Environmentalists call ‘Green’ budget a farce

Environmentalists call ‘Green’ budget a farce

PUNE: The government on Friday increased the budgetary allocation for the Environment Ministry from Rs 2,586.67 crore to Rs 3,111.20 crore, which has been welcomed by the environmentalists from the city. 

However, they rue that inclusion of few ‘green’ measures does not mean it is a green budget. Apparently, Prime Minister Modi had called the budget as ‘Green Budget’. Renowned environmentalist Madhav Gadgil said, “Increase in the budgetary provision does not ensure the protection and conservation of the environment. Umpteen times budgetary allocations are made to the Environment Ministry, but these allocations are used by the bureaucracy.”

“All we need is the strict implementation of the measures, which were decreasing day by day. The government blatantly ignores the environment assessment reports presented by the green activists,” Gadgil added. 

“The pollution control board too did not work honestly. The government should ensure law enforcement rather than just making the budgetary provisions,” he further said.

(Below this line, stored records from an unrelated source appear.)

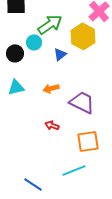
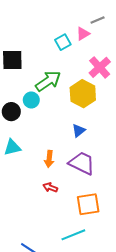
blue triangle: (60, 54) -> (79, 131), moved
orange arrow: (51, 88) -> (49, 159), moved, turned -70

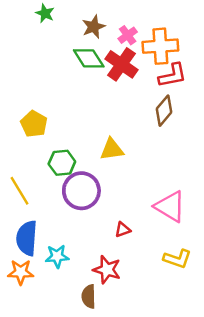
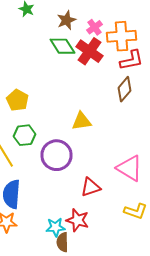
green hexagon: (62, 163) -> (24, 135), moved
red triangle: (123, 230) -> (90, 187), size x1.5
cyan star: (57, 256) -> (56, 227), moved

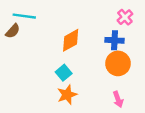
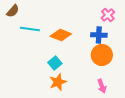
cyan line: (24, 16) -> (30, 29), moved
brown semicircle: (13, 31) -> (13, 11), moved
orange diamond: (71, 40) -> (61, 35), turned 50

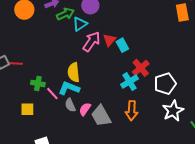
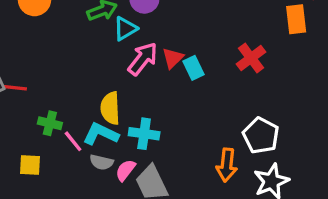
red cross: (141, 68) -> (251, 58), moved
cyan cross: (129, 82) -> (144, 134), moved, turned 36
white pentagon: (165, 84) -> (261, 136), turned -30
gray semicircle: (70, 105) -> (101, 162), turned -56
orange arrow: (132, 111) -> (227, 165), moved

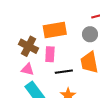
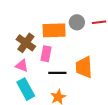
gray circle: (90, 34) -> (77, 22), moved

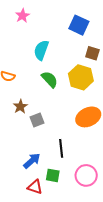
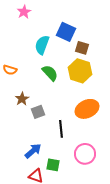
blue square: (79, 25) -> (66, 32), moved
brown square: (92, 53) -> (82, 48), moved
black line: (61, 148) -> (61, 129), moved
pink circle: (86, 175) -> (85, 154), moved

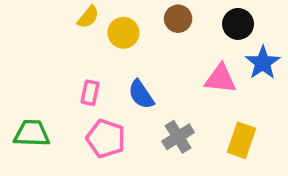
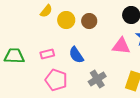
brown circle: (178, 19) -> (89, 21), moved
pink rectangle: (90, 93) -> (47, 54), turned 64
green trapezoid: (32, 133) -> (14, 56), moved

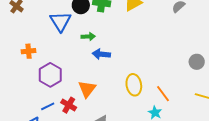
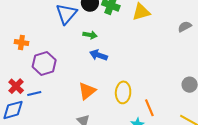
orange cross: (29, 51) -> (21, 43), moved
orange triangle: (87, 89) -> (87, 91), moved
red cross: (69, 105) -> (16, 86), moved

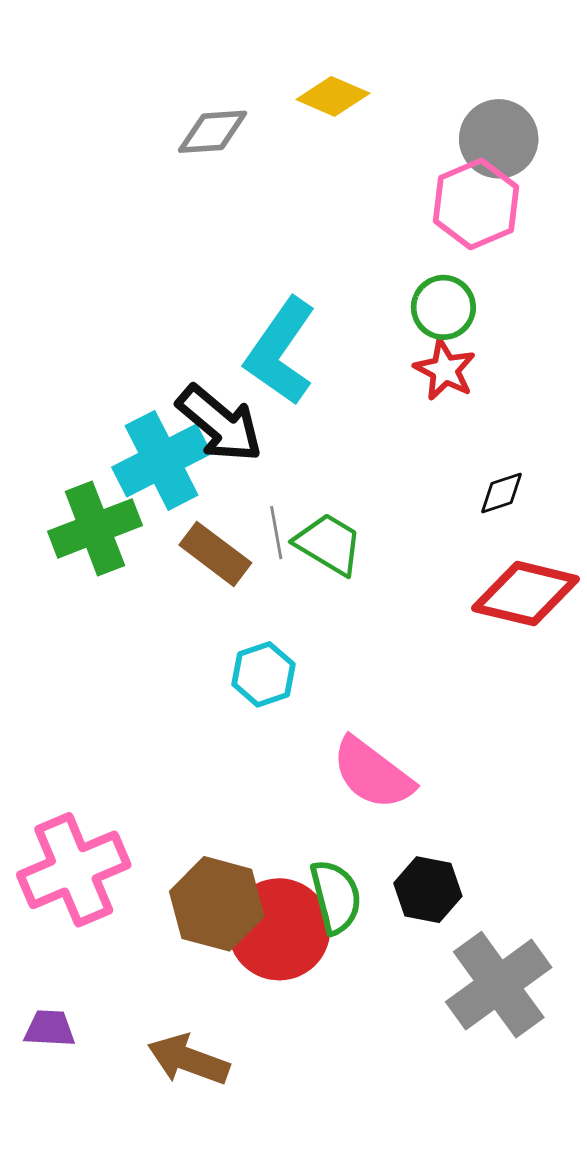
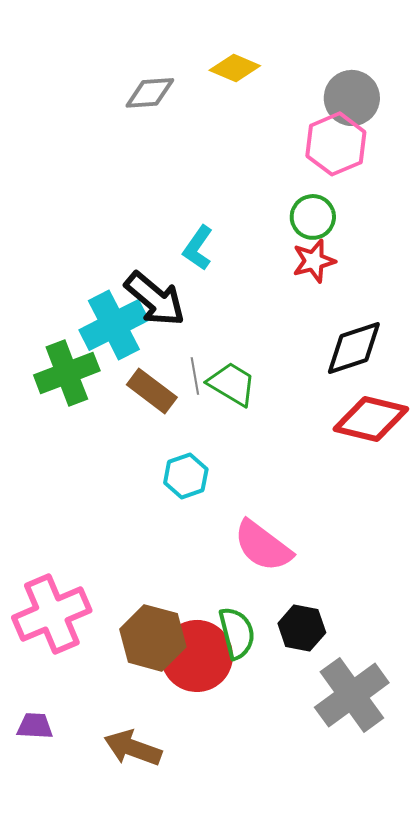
cyan L-shape: (281, 351) -> (198, 248), size x0.6
red star: (445, 370) -> (314, 261), turned 30
black diamond: (502, 493) -> (354, 348), size x1.8

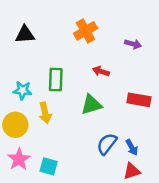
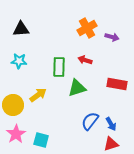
orange cross: (85, 31) -> (87, 28), moved
green rectangle: (56, 80) -> (59, 67), moved
cyan star: (22, 90) -> (19, 61), moved
yellow arrow: (45, 113) -> (38, 95), turned -114

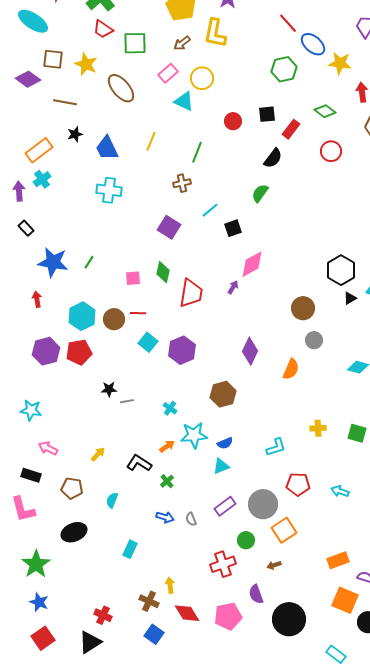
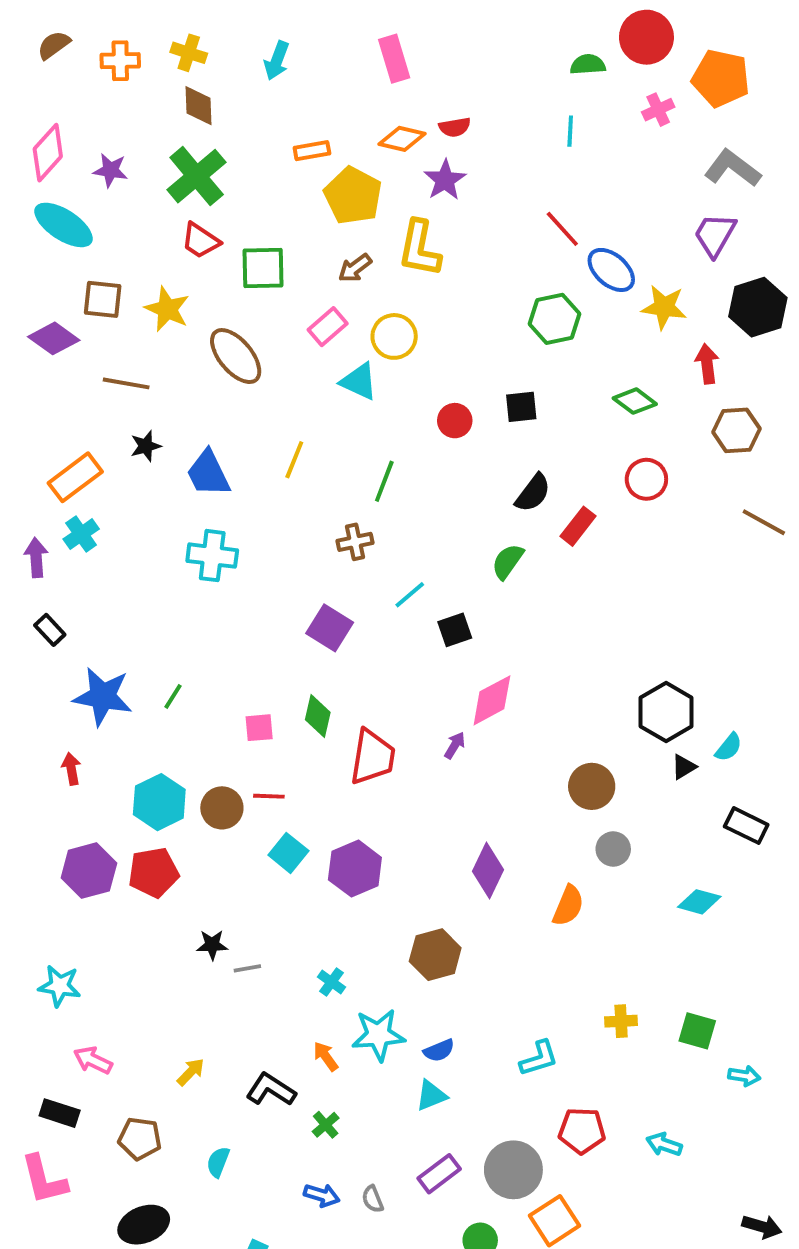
red rectangle: (291, 129) -> (578, 526), moved
orange arrow: (167, 446) -> (326, 1056), turned -91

Savitribai Phule Pune University environment students lecturer and researcher Rohit Bhagwat said, “It’s kind of a mixed budget. The positive points were subsidising loan for electric cars, the continuation of Swachh Bharat Abhiyan besides making provisions for Solid Waste Management, increase in the renewable energy budget from Rs 10,000 crore to Rs 12,000 crore.”

“But there are many negative points like no allocation of funds for fighting the global climate change even after signing of the Paris Agreement. Similarly, not even the provision of a generation of funds to fight air and water pollution,” said Bhagwat.

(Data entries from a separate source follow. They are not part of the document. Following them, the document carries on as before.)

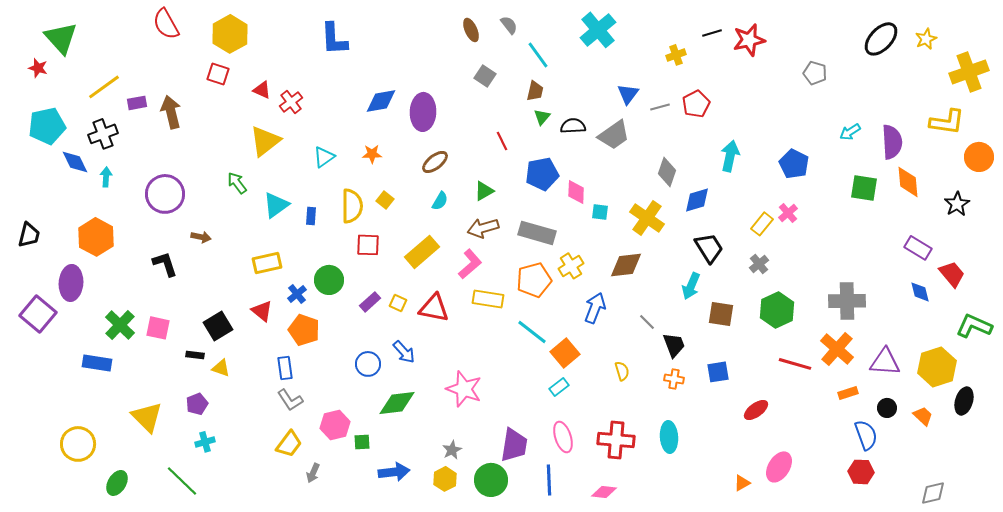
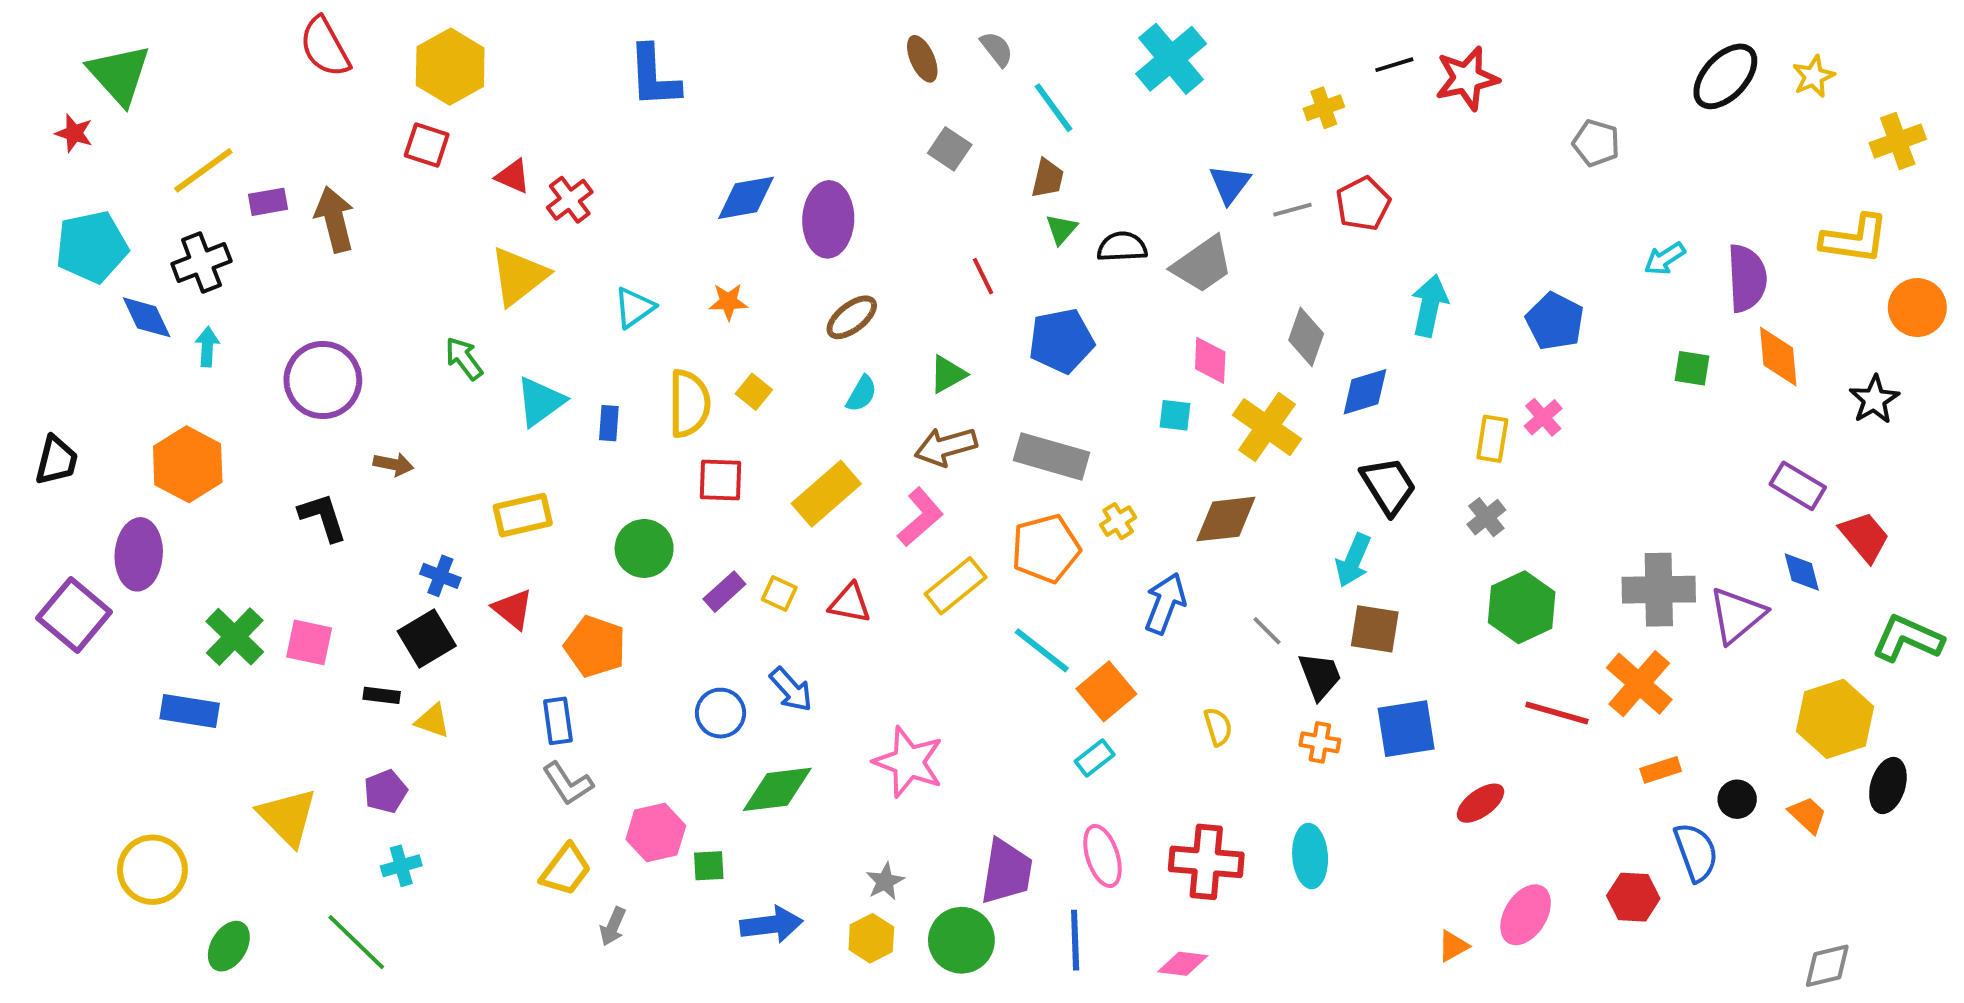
yellow cross: (969, 72) -> (1898, 141), size x0.7
green square: (864, 188) -> (1692, 368), size x0.7
pink diamond: (576, 192) -> (1210, 360), moved
yellow rectangle: (762, 224) -> (1492, 439), turned -30
yellow cross: (571, 266) -> (1118, 521), size x0.7
blue cross: (297, 294) -> (440, 576), moved, turned -30
yellow rectangle: (488, 299) -> (956, 586), turned -48
red triangle: (434, 308) -> (850, 603), size x0.7
brown square: (721, 314) -> (1375, 629), moved
purple triangle: (885, 362) -> (1737, 615), moved, turned -44
blue square: (718, 372) -> (1406, 729), size x1.4
red hexagon: (861, 472) -> (1633, 897), moved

He also said that there was no mention of Research and Development (R&D). “With no conservation and protection policy in place, the green budget has no meaning,” Bhagwat added.  

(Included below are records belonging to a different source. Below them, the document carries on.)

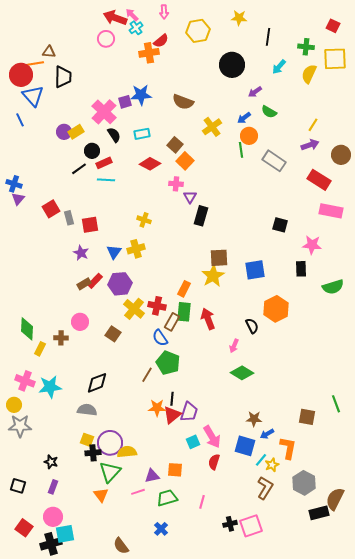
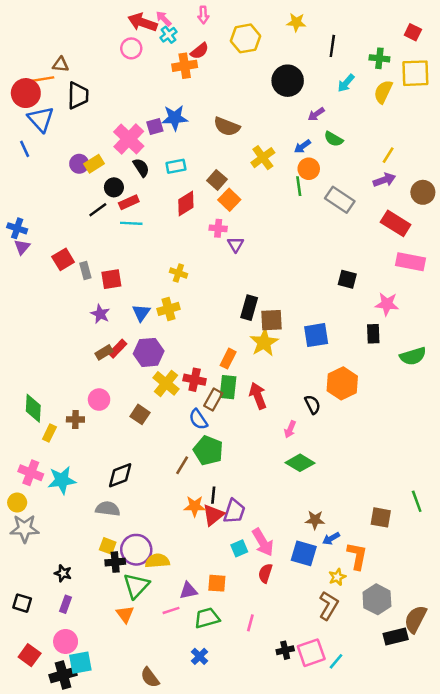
red diamond: (150, 164) -> (186, 203), turned -60
black rectangle: (201, 216) -> (249, 308), moved
cyan line: (261, 460) -> (336, 661), moved

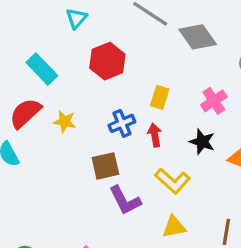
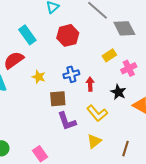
yellow rectangle: (160, 97) -> (109, 55), moved, turned 32
yellow star: (65, 122) -> (39, 77), moved
yellow triangle: (174, 227) -> (94, 141), turned -35

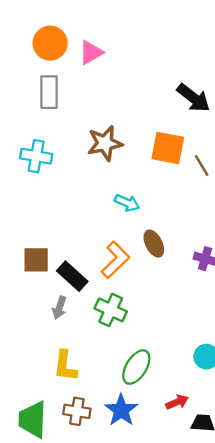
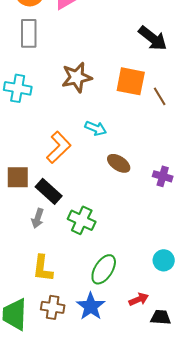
brown ellipse: (154, 244) -> (119, 163), turned -30
orange L-shape: (115, 260) -> (59, 147), moved

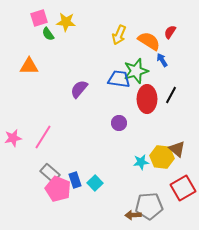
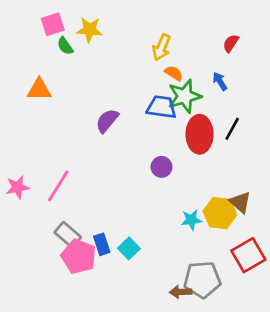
orange semicircle: (149, 41) -> (174, 73), moved, size x0.6

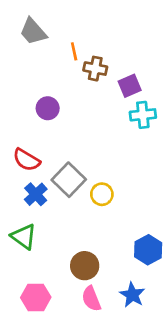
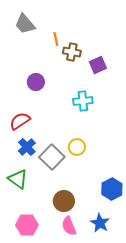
cyan cross: (143, 115) -> (83, 101), moved
red semicircle: (26, 160) -> (20, 121), turned 115
gray square: (69, 180) -> (52, 157), moved

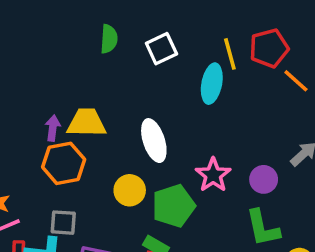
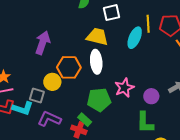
yellow trapezoid: (87, 123) -> (97, 37), moved
purple arrow: (53, 128) -> (43, 43), size x1.6
orange hexagon: (64, 163) -> (69, 67), moved
yellow circle: (130, 190) -> (52, 82), moved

Ornithologist Dharmaraj Patil said, “Though the inclusion of zero budget farming and a push for electric vehicles can be called as green parts in the entire budget that is presented today. But the whole concept of a green economy is far from the understanding of the present government.” 

The very first expectation from the government was to invest in the protection of rich ecosystems right from forests, grasslands, scrublands to rivers, marine and mangroves. “While all these ecosystems are rapidly being encroached and polluted in the name of infrastructural and industrial developments, there is no point in talking of just e-cars,” Patil said. 

Patil added, “Government also sees rampant plantation drives as the only solution. Only the ecosystemic conservation approach can bring the desired change. Many wild species in India are on the verge of extinction. Budget allocation to their ecosystem’s conservation is the need of the time”.